While planning for a cremation, you’ll also need to decide whether you’ll be buried in a burial plot or placed in an above ground niche, or perhaps scattered in a memorial garden, out at sea, or some other special place dear to your heart. In all the aforementioned choices an urn is not necessary; the ashes will be given to you in a simple container that is already included in the cremation fee. Some religions, like Catholicism state that remains after cremation must be interred in a niche or buried. Others opt for a decorative urn and keep the ashes at home.

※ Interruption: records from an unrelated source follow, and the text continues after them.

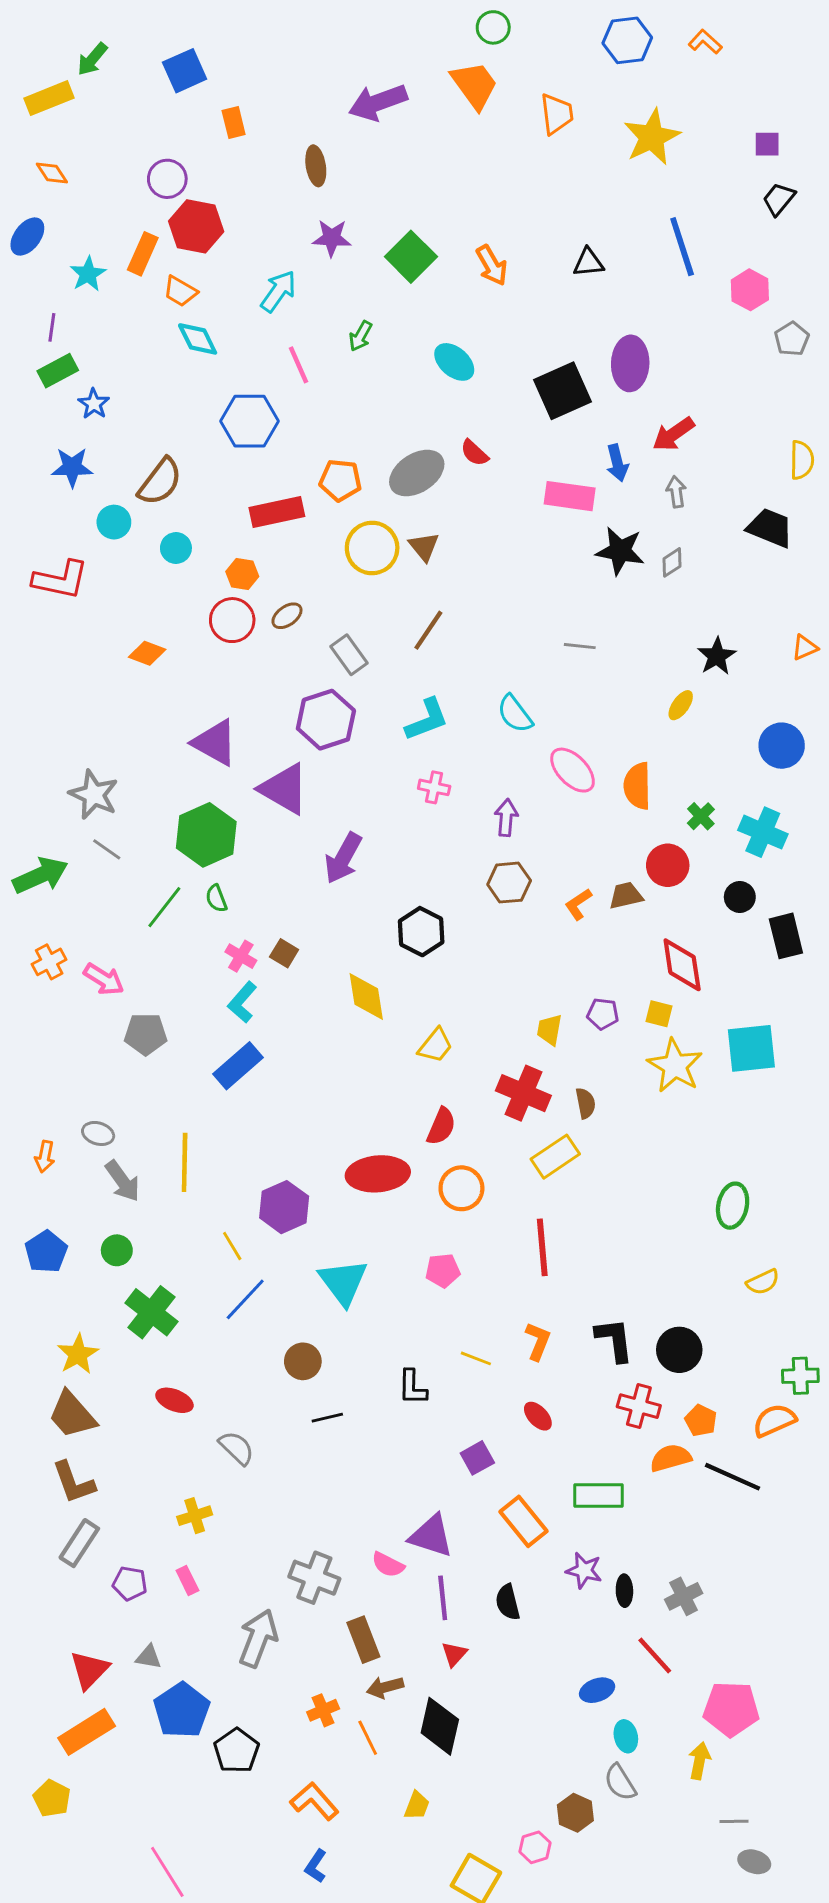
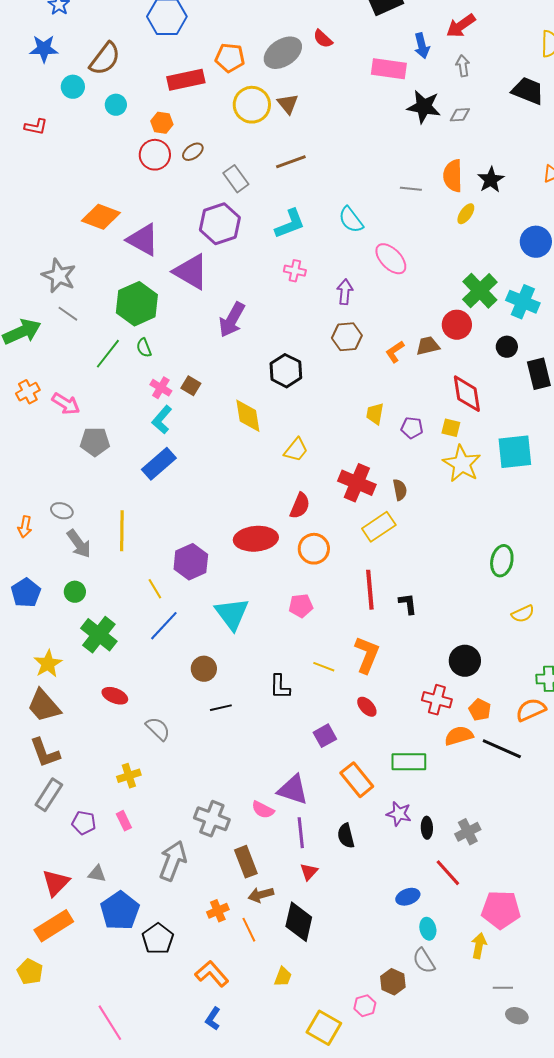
gray diamond: (672, 562) -> (460, 115), turned 30
red L-shape: (61, 580) -> (36, 127), size x0.6
brown line: (428, 630) -> (291, 162), turned 36
gray line: (580, 646) -> (411, 189), moved
orange diamond: (147, 653) -> (101, 217), moved, size x1.5
orange semicircle: (637, 786) -> (453, 176), moved
green cross: (701, 816) -> (480, 291), size x1.8
yellow trapezoid: (549, 1030) -> (375, 414), moved
black L-shape: (614, 1340) -> (408, 604), moved, size x0.7
orange L-shape: (538, 1341) -> (367, 655), size x1.4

You may opt for a direct cremation which means there is no service at the funeral home but rather the possibility for a memorial ceremony or a simple committal service at a later date after the cremation. Another option is scattering of ashes with close family members only. Or you may want a religious service with closed casket followed by cremation. If having a direct burial or cremation please be aware that neither option can be performed until your body has been identified by a family member or a designated person, and a death certificate has been issued. Many families are separated by long distances; make sure there are at least two people with copies of your funeral arrangements so if one person is not available the other might be. Do not leave the information in a safety deposit box which may not be accessible on Sundays or holidays, or until after the will reading which usually takes place after the funeral.